Start with the mini model unless you have a clear reason not to. Upgrade sessions when you detect high-value users, complex intent, or repeated clarification failures. If you use an OpenAI-compatible gateway such as KissAPI for non-realtime text routes, keep voice and background reasoning behind the same budget logic.

Backend Session Endpoint

import express from 'express';

const app = express();
app.post('/api/realtime-session', async (req, res) => {
  const r = await fetch('https://api.openai.com/v1/realtime/sessions', {
    method: 'POST',
    headers: {
      Authorization: `Bearer ${process.env.OPENAI_API_KEY}`,
      'Content-Type': 'application/json'
    },
    body: JSON.stringify({
      model: 'gpt-realtime-2.1-mini',
      voice: 'alloy',
      instructions: 'You are a concise support voice agent. Confirm facts before taking account actions.',
      reasoning: { effort: 'low' }
    })
  });

  if (!r.ok) return res.status(500).json({ error: await r.text() });
  res.json(await r.json());
});

Cost Controls That Actually Matter

For teams comparing models and budgets before launch, KissAPI’s cost tooling is useful because it forces the boring question early: how many calls, how many minutes, and how much generated audio per call?

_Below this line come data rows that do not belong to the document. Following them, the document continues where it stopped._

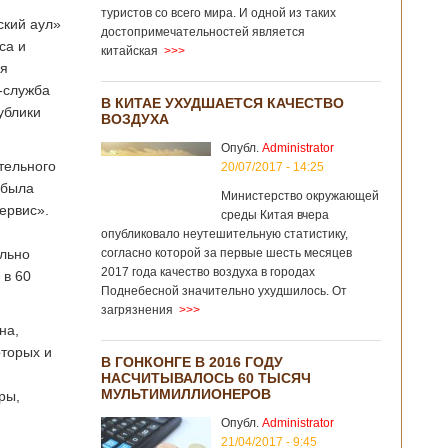
туристов со всего мира. И одной из таких
ский аул»
достопримечательностей является
са и
китайская
>>>
ая
-служба
В КИТАЕ УХУДШАЕТСЯ КАЧЕСТВО
ублики
ВОЗДУХА
Опубл.
Administrator
тельного
20/07/2017 - 14:25
 была
Министерство окружающей
ервис».
среды Китая вчера
опубликовало неутешительную статистику,
ельно
согласно которой за первые шесть месяцев
2017 года качество воздуха в городах
 в 60
Поднебесной значительно ухудшилось. От
загрязнения
>>>
на,
оторых и
В ГОНКОНГЕ В 2016 ГОДУ
НАСЧИТЫВАЛОСЬ 60 ТЫСЯЧ
МУЛЬТИМИЛЛИОНЕРОВ
ры,
Опубл.
Administrator
21/04/2017 - 9:45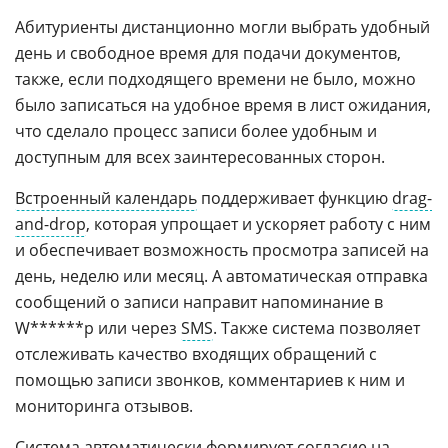
Абитуриенты дистанционно могли выбрать удобный
день и свободное время для подачи документов,
также, если подходящего времени не было, можно
было записаться на удобное время в лист ожидания,
что сделало процесс записи более удобным и
доступным для всех заинтересованных сторон.
Встроенный календарь
поддерживает функцию
drag-
and-drop
, которая упрощает и ускоряет работу с ним
и обеспечивает возможность просмотра записей на
день, неделю или месяц. А автоматическая отправка
сообщений о записи направит напоминание в
W******p или через
SMS
. Также система позволяет
отслеживать качество входящих обращений с
помощью записи звонков, комментариев к ним и
мониторинга отзывов.
Система автоматически формирует согласие на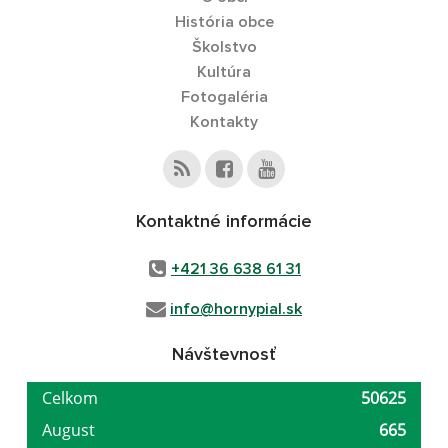
História obce
Školstvo
Kultúra
Fotogaléria
Kontakty
Kontaktné informácie
+421 36 638 61 31
info@hornypial.sk
Návštevnosť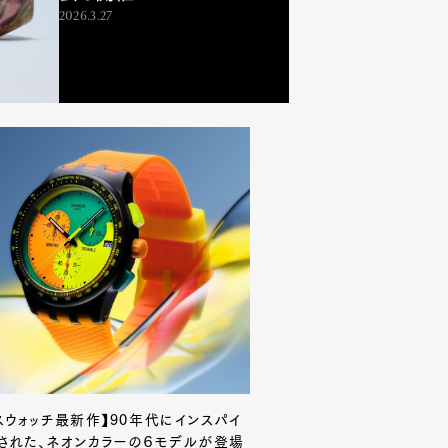
2026.3.27
スウォッチ最新作】90年代にインスパイ
された、ネオンカラーの６モデルが登場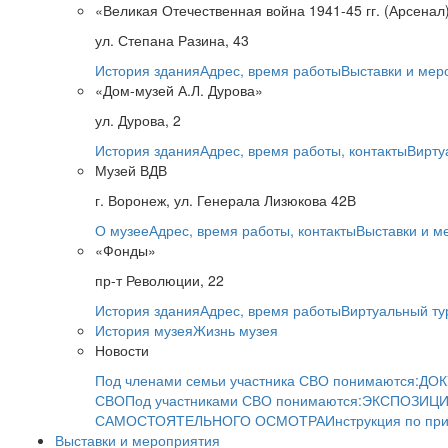
«Великая Отечественная война 1941-45 гг. (Арсенал
ул. Степана Разина, 43
История здания
Адрес, время работы
Выставки и мер
«Дом-музей А.Л. Дурова»
ул. Дурова, 2
История здания
Адрес, время работы, контакты
Вирту
Музей ВДВ
г. Воронеж, ул. Генерала Лизюкова 42В
О музее
Адрес, время работы, контакты
Выставки и м
«Фонды»
пр-т Революции, 22
История здания
Адрес, время работы
Виртуальный ту
История музея
Жизнь музея
Новости
Под членами семьи участника СВО понимаются:
ДОК
СВО
Под участниками СВО понимаются:
ЭКСПОЗИЦИ
САМОСТОЯТЕЛЬНОГО ОСМОТРА
Инструкция по пр
Выставки и мероприятия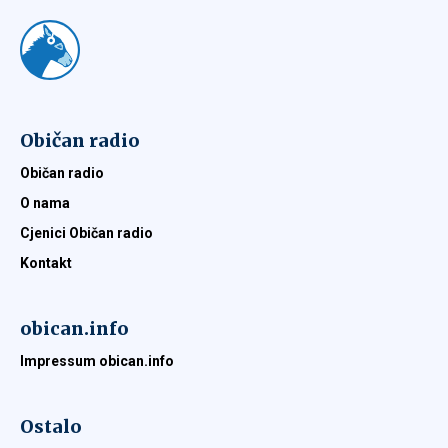
Običan radio
Običan radio
O nama
Cjenici Običan radio
Kontakt
obican.info
Impressum obican.info
Ostalo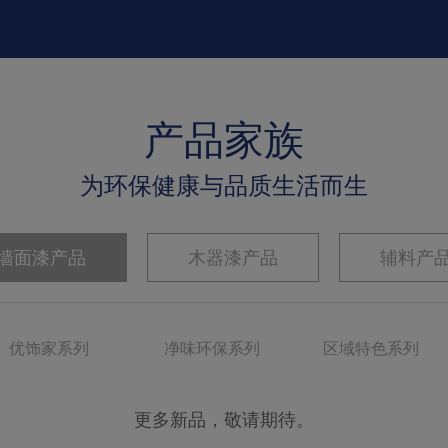
产品家族
为环保健康与品质生活而生
墙面漆产品
木器漆产品
辅料产
优饰家系列
净味环保系列
区域特色系列
更多新品，敬请期待。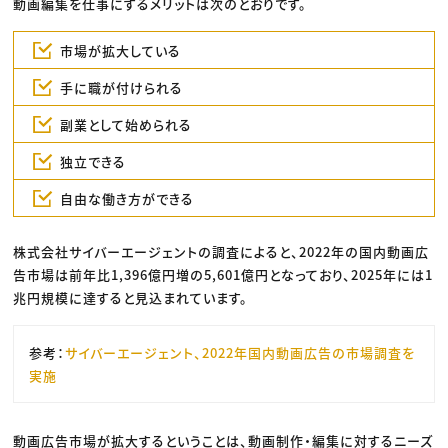
動画編集を仕事にするメリットは次のとおりです。
市場が拡大している
手に職が付けられる
副業として始められる
独立できる
自由な働き方ができる
株式会社サイバーエージェントの調査によると、2022年の国内動画広
告市場は前年比1,396億円増の5,601億円となっており、2025年には1
兆円規模に達すると見込まれています。
参考：
サイバーエージェント、2022年国内動画広告の市場調査を
実施
動画広告市場が拡大するということは、動画制作・編集に対するニーズ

Build With a Backup API Plan

Create a free KissAPI account and keep OpenAI-compatible text routes, fallback models, and cost tracking ready before your voice agent hits production traffic.

Start Free

FAQ

What did OpenAI announce about GPT-Live on July 8, 2026?

OpenAI announced GPT-Live as a full-duplex voice model family for more natural ChatGPT Voice interactions. GPT-Live-1 and GPT-Live-1 mini are rolling out to ChatGPT users, and OpenAI says API access is planned soon.

Is GPT-Live the same as GPT-Realtime 2.1?

Not exactly. GPT-Live is the new ChatGPT Voice model family OpenAI announced. For API developers, OpenAI’s current realtime docs point to GPT-Realtime 2.1 and GPT-Realtime 2.1 mini for low-latency voice-agent sessions.

Which model should I start with for a voice agent?

Start with GPT-Realtime 2.1 mini for intake and high-volume flows. Use GPT-Realtime 2.1 for premium support, harder tool use, or cases where recognition and reasoning quality matter more than raw cost.